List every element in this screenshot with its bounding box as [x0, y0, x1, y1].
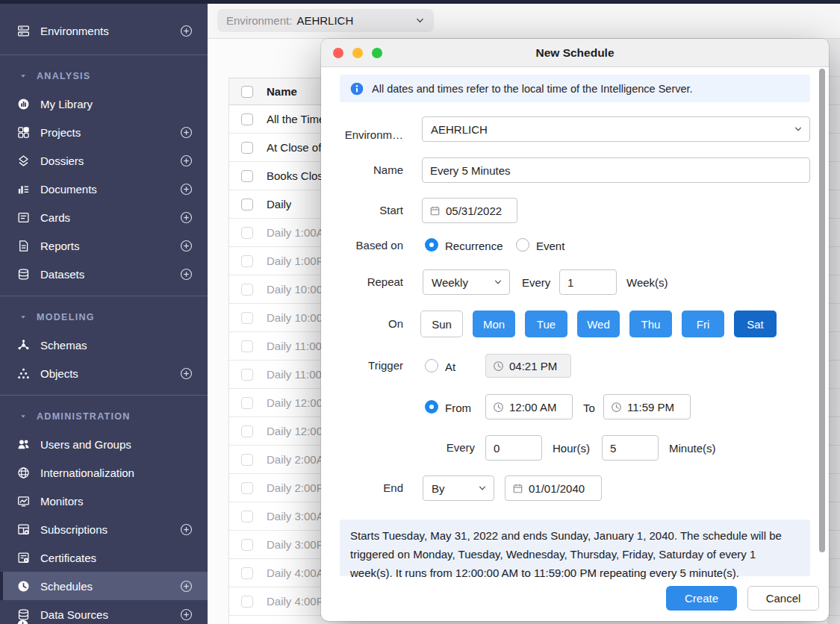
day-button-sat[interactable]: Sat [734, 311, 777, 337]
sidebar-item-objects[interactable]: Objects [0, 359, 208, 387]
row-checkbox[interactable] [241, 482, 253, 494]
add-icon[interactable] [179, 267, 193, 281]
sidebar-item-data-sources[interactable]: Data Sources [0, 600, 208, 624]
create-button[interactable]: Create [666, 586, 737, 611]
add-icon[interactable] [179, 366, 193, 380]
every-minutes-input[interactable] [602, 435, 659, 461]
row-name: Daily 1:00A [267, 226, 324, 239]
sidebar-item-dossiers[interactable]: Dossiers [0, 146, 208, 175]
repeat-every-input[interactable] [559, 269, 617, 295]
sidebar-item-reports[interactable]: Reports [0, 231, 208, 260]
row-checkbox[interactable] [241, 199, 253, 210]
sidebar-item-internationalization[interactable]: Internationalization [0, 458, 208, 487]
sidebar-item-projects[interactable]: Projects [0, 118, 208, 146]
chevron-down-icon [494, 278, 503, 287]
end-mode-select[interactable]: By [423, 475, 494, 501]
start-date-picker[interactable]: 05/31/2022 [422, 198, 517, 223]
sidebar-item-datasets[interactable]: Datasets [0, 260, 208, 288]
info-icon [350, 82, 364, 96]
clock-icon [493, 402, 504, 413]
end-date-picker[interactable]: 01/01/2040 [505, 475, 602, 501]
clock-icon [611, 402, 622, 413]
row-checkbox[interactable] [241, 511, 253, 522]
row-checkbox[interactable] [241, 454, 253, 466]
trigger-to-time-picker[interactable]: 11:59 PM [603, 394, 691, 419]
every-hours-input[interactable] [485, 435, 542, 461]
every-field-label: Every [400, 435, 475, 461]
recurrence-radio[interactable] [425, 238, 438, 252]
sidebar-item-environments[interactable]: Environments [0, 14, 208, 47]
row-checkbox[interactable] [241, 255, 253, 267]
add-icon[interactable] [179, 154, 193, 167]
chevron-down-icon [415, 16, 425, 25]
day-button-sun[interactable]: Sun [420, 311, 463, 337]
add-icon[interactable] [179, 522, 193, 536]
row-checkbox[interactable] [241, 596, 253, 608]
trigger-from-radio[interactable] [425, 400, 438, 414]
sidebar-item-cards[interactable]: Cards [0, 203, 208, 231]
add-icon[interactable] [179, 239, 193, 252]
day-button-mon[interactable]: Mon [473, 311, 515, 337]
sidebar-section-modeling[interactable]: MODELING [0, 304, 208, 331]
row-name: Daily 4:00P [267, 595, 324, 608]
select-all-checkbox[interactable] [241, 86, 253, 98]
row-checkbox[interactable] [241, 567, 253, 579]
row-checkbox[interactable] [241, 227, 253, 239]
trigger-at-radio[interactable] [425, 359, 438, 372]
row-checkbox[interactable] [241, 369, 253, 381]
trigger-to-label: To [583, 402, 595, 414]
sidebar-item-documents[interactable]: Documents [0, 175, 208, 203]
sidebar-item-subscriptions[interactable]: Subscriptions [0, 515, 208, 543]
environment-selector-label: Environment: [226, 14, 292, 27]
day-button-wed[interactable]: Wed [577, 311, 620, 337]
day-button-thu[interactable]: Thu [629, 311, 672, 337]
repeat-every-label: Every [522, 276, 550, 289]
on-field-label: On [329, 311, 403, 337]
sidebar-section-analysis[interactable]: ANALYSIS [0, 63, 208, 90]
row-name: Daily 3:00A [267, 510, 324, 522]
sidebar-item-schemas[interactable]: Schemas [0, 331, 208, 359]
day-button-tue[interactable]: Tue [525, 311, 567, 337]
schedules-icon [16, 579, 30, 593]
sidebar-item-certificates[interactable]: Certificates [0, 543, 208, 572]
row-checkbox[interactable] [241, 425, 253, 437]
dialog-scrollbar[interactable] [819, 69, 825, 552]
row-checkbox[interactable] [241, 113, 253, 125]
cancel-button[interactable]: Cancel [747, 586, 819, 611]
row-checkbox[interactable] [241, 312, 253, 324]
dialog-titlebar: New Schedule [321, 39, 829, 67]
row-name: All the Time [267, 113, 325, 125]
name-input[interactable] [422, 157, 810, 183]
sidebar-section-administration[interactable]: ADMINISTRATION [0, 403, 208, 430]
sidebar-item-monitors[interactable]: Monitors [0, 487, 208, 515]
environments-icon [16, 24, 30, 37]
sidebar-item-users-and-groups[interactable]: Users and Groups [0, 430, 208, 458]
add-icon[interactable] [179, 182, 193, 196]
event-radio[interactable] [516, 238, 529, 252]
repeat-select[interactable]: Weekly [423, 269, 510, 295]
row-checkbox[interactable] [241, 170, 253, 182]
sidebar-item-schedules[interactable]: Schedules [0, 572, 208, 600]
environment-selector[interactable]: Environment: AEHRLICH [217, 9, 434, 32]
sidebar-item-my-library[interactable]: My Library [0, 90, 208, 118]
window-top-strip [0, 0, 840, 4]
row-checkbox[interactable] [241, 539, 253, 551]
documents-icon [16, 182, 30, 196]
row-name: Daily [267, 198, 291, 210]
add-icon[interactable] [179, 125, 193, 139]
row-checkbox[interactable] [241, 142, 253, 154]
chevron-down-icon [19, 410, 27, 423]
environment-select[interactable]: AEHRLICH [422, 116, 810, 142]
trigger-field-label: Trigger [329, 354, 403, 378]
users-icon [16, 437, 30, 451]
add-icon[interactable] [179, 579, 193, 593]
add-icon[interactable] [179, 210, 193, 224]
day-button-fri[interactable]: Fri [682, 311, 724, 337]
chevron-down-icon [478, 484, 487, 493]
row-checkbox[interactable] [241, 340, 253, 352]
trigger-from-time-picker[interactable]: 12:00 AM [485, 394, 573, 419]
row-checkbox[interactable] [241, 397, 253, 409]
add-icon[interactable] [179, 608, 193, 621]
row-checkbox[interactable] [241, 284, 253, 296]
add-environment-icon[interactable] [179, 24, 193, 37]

YOUR GOAL
Using the records above, say how many lines contain the string "AEHRLICH"; offer no other text.

RESPONSE TO THIS TASK
2